Work instructions: Please copy each line of the records below that includes the word "Hier".

BEGIN Input data

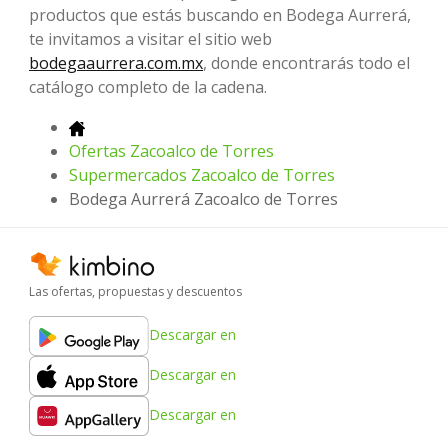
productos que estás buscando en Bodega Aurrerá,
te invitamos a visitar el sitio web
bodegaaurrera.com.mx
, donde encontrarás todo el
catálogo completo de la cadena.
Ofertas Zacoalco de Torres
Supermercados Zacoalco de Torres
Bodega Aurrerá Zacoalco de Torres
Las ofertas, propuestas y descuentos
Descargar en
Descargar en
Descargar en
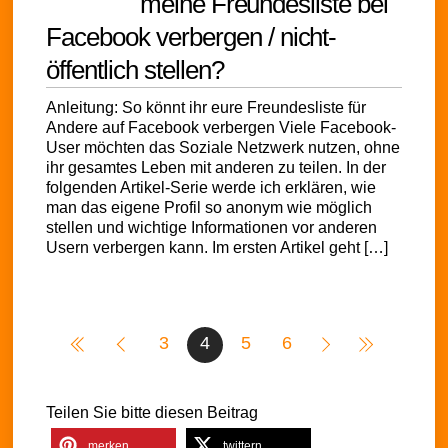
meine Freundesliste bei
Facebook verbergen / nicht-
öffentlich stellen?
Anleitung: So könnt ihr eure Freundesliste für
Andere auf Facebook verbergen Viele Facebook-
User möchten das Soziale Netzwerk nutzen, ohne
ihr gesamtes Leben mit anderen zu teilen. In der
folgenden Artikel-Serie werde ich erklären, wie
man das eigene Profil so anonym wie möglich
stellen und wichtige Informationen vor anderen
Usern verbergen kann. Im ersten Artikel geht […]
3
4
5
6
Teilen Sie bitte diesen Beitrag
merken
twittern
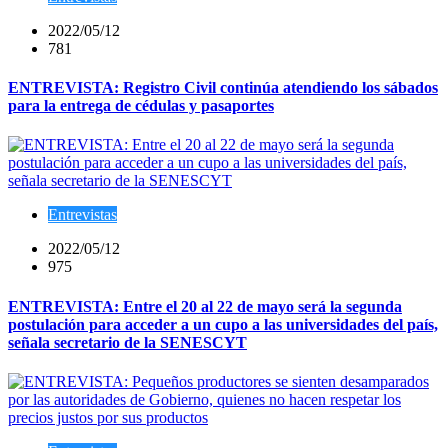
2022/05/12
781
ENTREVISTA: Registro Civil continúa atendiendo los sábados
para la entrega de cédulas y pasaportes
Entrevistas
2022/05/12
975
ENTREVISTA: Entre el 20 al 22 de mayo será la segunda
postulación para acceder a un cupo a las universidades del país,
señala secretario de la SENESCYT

END Input data
BEGIN Input data

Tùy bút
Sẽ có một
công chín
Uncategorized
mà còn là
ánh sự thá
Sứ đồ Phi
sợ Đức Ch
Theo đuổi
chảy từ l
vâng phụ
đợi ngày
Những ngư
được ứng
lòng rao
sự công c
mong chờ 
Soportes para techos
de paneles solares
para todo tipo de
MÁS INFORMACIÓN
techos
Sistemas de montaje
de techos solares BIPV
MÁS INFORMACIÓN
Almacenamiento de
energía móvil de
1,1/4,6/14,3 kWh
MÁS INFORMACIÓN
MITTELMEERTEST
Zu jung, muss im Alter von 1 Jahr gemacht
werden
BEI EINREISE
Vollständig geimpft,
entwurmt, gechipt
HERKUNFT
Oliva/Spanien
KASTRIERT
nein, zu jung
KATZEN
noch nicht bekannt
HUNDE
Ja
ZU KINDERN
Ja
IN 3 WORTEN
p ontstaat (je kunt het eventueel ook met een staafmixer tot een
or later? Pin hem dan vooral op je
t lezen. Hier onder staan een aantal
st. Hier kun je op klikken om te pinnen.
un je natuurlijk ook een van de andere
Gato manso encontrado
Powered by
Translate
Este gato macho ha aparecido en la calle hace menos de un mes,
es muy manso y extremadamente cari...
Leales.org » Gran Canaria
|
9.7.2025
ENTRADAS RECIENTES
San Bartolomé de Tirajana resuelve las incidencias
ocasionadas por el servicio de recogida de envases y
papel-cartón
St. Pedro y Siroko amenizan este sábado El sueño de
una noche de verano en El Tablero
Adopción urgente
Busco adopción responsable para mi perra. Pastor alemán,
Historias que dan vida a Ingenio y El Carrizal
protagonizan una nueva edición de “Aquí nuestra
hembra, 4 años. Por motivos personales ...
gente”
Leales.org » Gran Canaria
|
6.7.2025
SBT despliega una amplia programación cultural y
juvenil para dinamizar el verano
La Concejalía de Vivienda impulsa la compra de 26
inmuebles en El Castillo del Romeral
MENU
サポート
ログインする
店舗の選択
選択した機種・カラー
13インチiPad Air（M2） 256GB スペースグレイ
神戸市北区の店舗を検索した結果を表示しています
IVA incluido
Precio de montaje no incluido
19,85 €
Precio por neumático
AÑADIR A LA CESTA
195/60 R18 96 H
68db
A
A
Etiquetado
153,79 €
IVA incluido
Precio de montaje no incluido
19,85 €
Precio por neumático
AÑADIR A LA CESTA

END Input data
BEGIN Input data

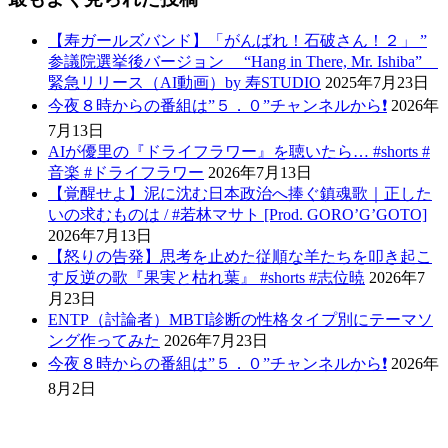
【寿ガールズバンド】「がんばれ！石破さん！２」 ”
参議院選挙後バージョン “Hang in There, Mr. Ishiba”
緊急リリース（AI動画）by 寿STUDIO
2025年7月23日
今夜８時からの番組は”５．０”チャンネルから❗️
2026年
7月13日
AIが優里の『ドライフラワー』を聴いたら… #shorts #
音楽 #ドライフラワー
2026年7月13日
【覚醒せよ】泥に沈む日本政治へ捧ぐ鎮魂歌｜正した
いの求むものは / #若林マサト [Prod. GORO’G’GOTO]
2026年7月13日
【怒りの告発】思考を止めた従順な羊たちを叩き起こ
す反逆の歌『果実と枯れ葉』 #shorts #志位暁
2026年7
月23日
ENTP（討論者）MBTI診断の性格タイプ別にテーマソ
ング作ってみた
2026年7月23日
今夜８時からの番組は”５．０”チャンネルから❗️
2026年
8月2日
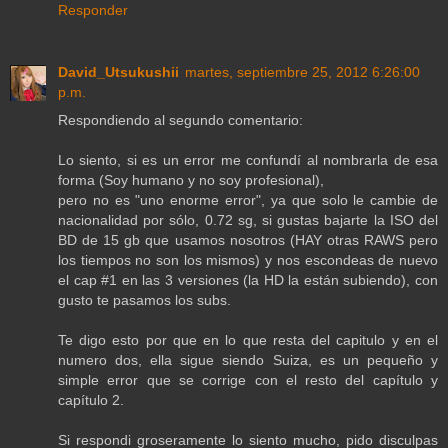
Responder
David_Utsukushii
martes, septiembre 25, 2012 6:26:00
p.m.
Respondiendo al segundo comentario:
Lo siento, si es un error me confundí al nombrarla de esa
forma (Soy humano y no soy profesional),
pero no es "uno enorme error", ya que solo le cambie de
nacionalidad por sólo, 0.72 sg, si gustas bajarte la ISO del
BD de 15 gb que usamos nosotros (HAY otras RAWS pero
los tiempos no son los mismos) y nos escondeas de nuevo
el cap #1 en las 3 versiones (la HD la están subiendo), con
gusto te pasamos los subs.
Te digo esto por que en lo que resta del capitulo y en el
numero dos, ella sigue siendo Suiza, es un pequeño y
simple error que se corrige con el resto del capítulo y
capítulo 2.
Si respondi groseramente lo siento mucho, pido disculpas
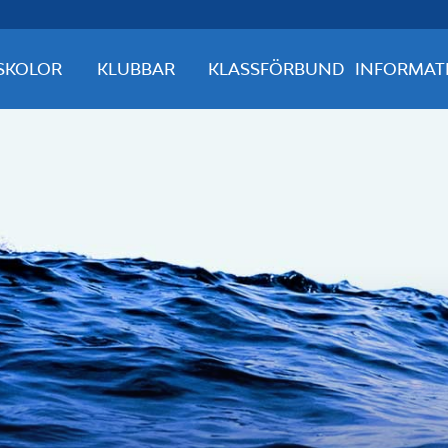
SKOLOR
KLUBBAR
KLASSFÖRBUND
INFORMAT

END Input data

Answer below:
t lezen. Hier onder staan een aantal
st. Hier kun je op klikken om te pinnen.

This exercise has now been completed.